Three cigarettes in an ashtray |
As Rivette did in Out 1, Eustache is using the romantic intersections of the bourgeoisie to portray a post-revolutionary generation negotiating the sexual minefield of post-monogamous France. Eustache avoids improvisation, very unlike Out 1. The story is simple and straightforward. Shiftless Alexandre is living with and leeching off Marie, who owns a fashion boutique. He takes up with Veronika, a nurse. Alexandre shifts back and forth between the two women. Briefly, there is a rapprochement between the trio, but the relationships are too tenuous to survive as such. Ultimately, biology decides the romantic victor.

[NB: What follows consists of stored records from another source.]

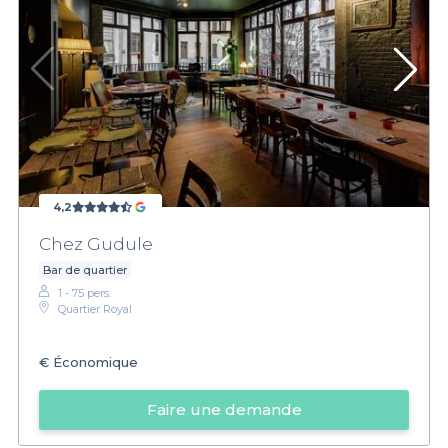
4,2
Chez Gudule
Bar de quartier
1 - 75 pers.
Quartier Royal
€
Économique
Faire une demande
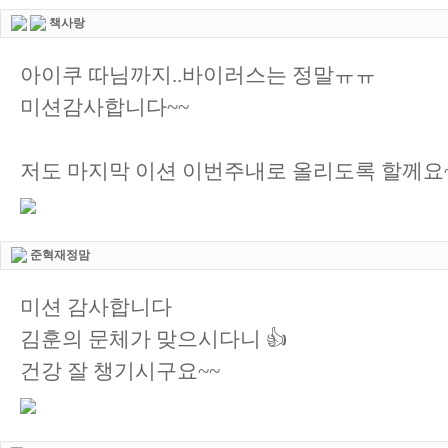
책사랑
아이쿠 따님까지..바이러스는 정말ㅠㅠ
미션감사합니다~~
저도 마지막 이션 이번주내로 올리도록 할께요
준혁재정맘
미션 감사합니다
김훈의 문체가 맞으시다니 👍
건강 잘 챙기시구요~~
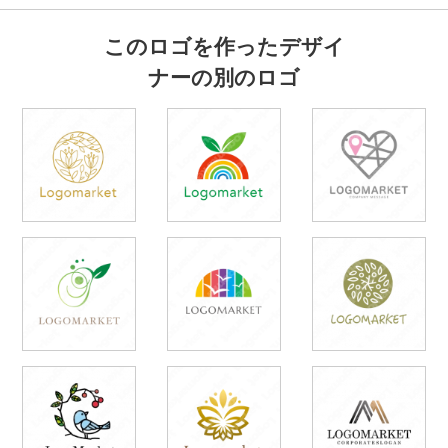
このロゴを作ったデザイ
ナーの別のロゴ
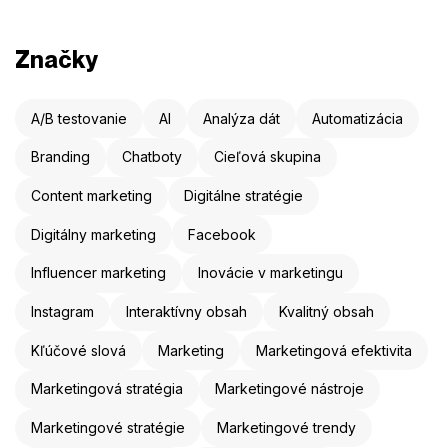
Značky
A/B testovanie
AI
Analýza dát
Automatizácia
Branding
Chatboty
Cieľová skupina
Content marketing
Digitálne stratégie
Digitálny marketing
Facebook
Influencer marketing
Inovácie v marketingu
Instagram
Interaktívny obsah
Kvalitný obsah
Kľúčové slová
Marketing
Marketingová efektivita
Marketingová stratégia
Marketingové nástroje
Marketingové stratégie
Marketingové trendy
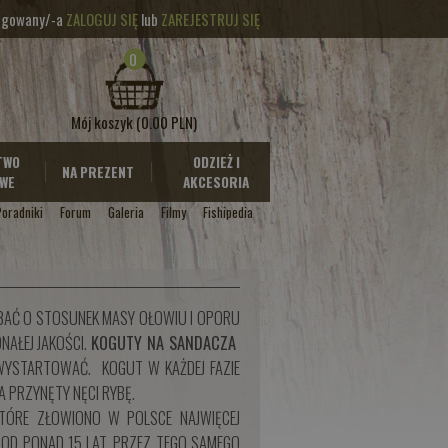
logowany/-a
ZALOGUJ SIĘ
lub
ZAREJESTRUJ SIĘ
0
Mój koszyk
(0.00 PLN)
TWO
ODZIEŻ I
NA PREZENT
WE
AKCESORIA
Poradniki
Forum
Galeria
Filmy
Fishipedia
BAĆ O STOSUNEK MASY OŁOWIU I OPORU
NAŁEJ JAKOŚCI.
KOGUTY NA SANDACZA
 WYSTARTOWAĆ. KOGUT W KAŻDEJ FAZIE
 PRZYNĘTY NĘCI RYBĘ.
TÓRE ZŁOWIONO W POLSCE NAJWIĘCEJ
OD PONAD 15 LAT, PRZEZ TEGO SAMEGO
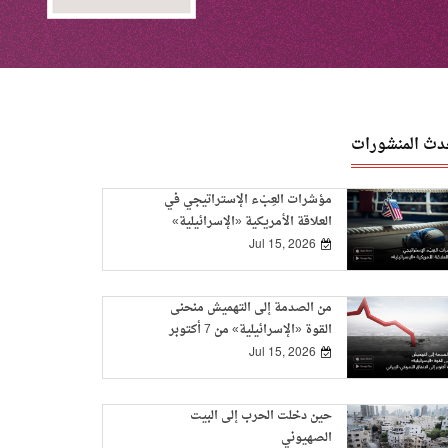
دث المنشورات
مؤشرات العِبْء الإستراتيجي في
العلاقة الأمريكية «الإسرائيلية»
Jul 15, 2026
من الصدمة إلى التهميش منحنى
القوة «الإسرائيلية» من 7 أكتوبر
إلى الاتفاق الأمريكي-الإيراني
Jul 15, 2026
حين دخلت الحرب إلى البيت
الصهيوني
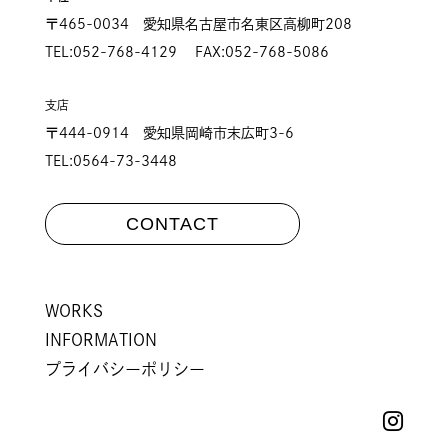
〒465-0034 愛知県名古屋市名東区高柳町208
TEL:052-768-4129 FAX:052-768-5086
支店
〒444-0914 愛知県岡崎市末広町3-6
TEL:0564-73-3448
CONTACT
WORKS
INFORMATION
プライバシーポリシー

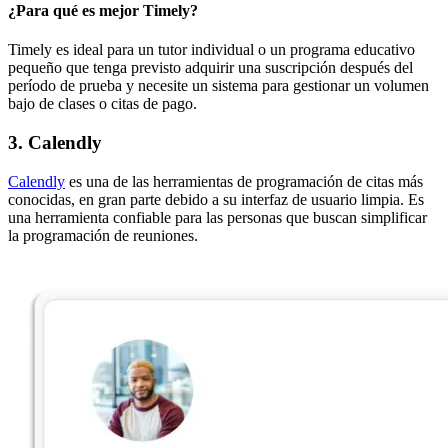
¿Para qué es mejor Timely?
Timely es ideal para un tutor individual o un programa educativo
pequeño que tenga previsto adquirir una suscripción después del
período de prueba y necesite un sistema para gestionar un volumen
bajo de clases o citas de pago.
3. Calendly
Calendly
es una de las herramientas de programación de citas más
conocidas, en gran parte debido a su interfaz de usuario limpia. Es
una herramienta confiable para las personas que buscan simplificar
la programación de reuniones.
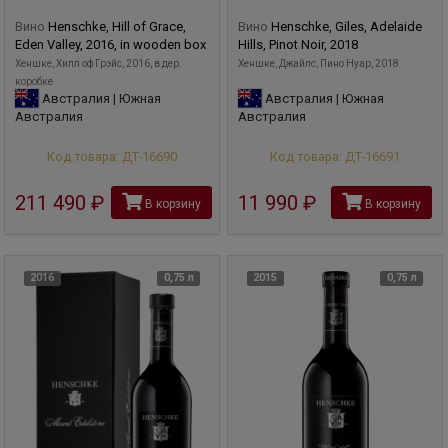
Вино
Henschke, Hill of Grace,
Вино
Henschke, Giles, Adelaide
Eden Valley, 2016, in wooden box
Hills, Pinot Noir, 2018
Хеншке, Хилл оф Грэйс, 2016, в дер.
Хеншке, Джайлс, Пино Нуар, 2018
коробке
Австралия | Южная
Австралия | Южная
Австралия
Австралия
Код товара: ДТ-16690
Код товара: ДТ-16691
211 490
руб
11 990
руб
В корзину
В корзину
2016
0,75 л
2015
0,75 л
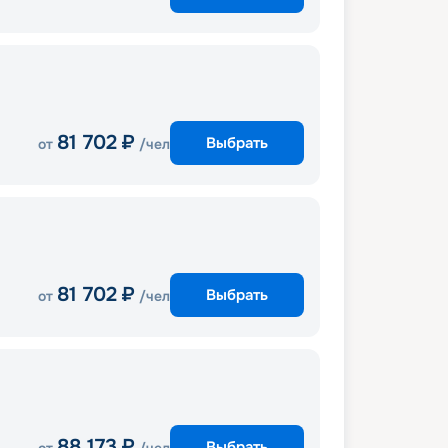
81 702
₽
Выбрать
от
/чел
81 702
₽
Выбрать
от
/чел
88 173
₽
Выбрать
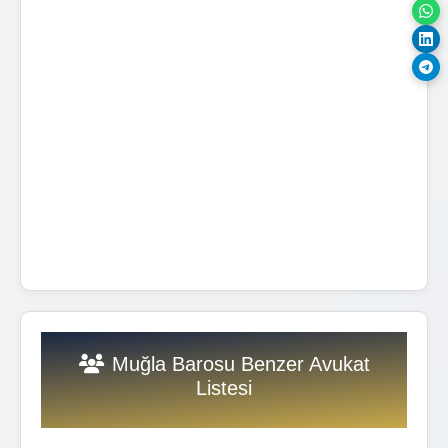
Muğla Barosu Benzer Avukat
Listesi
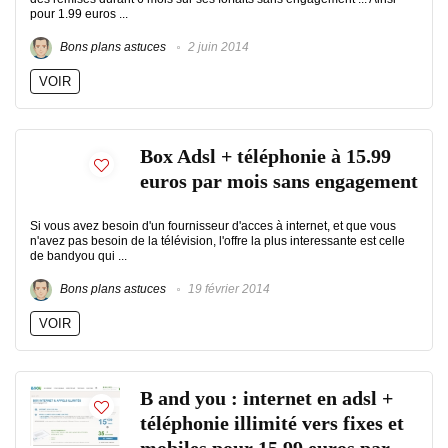
pour 1.99 euros ...
Bons plans astuces
2 juin 2014
VOIR
Box Adsl + téléphonie à 15.99
euros par mois sans engagement
Si vous avez besoin d'un fournisseur d'acces à internet, et que vous
n'avez pas besoin de la télévision, l'offre la plus interessante est celle
de bandyou qui ...
Bons plans astuces
19 février 2014
VOIR
B and you : internet en adsl +
téléphonie illimité vers fixes et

A Pyrrhic victory because the "prize" and main object of desire in the film is the callow, pretentious and feckless Alexandre. A smoking, lying, two-timer who the ladies cannot resist. Eustache places him in the firmament of Parisian cafe society, but the books he reads, the records he plays and the movies he quotes are merely signifiers of a character that has not coalesced. "I'm just kidding, but seriously," Alexandre spouts. Eustache is able to make Alexandre tolerable for nearly four hours because he cast Jean-Pierre Leaud, the masculine face of his generation in France. Leaud makes the pompous pronouncements of Alexandre with a soupçon of his puppy dog charm. Eustache is artist enough to portray the pathology behind the charming mask of Alexandre in what amounts to a self-portrait and critique.
Francoise Lebrun |
A menage a trois must contain at least one folie a deux. Eustache was involved with the actress playing Veronika, the haunting Francoise Lebrun. This adds to the sense of the film as a critical self-portrait, particularly when Veronika correctly diagnoses Alexandre as a narcissist. It also tilts the film towards Veronika and away from Marie. Bernadette Lafont has fewer long soliloquies than Ms. Lebrun. Fortunately, the portraits of both women are fully drawn, as is the milieu. the hardscrabble nature of life after university is exactly portrayed as littered with whiskey bottles and beanbag chairs. The film illustrates the era where the counterculture was shifting from macrame to glitter. The ladies outfits are priceless for their funky chic and there is even a scene where Veronika applies makeup to Alexandre.
Though I'm sure it will render a large part of the population comatose, I thoroughly enjoyed La maman et la putain. I found it to be more erotic than such noted films from the era such as Last Tango in Paris and Shampoo, primarily because of Eustache's restraint, realism and self-awareness. Despite the surges of eros and thanatos in Last Tango..., do we really believe Brando's character is mourning his late wife? It seems to me that the film wallows in middle-aged male self-pity, as does Shampoo. When Warren Beatty's hairdresser loses Julie Christie, is it because of his philandering, Nixon or capitalism in general.? The makers slapped the chilled white whine of Paul Simon on the soundtrack to connote a vague sadness. Eustache uses music only when his characters put on a record. His technique verges on the primitive, but the concept and ending of this film are felt and deeply ambivalent. Is the conclusion of La maman et la putain happy or tragic?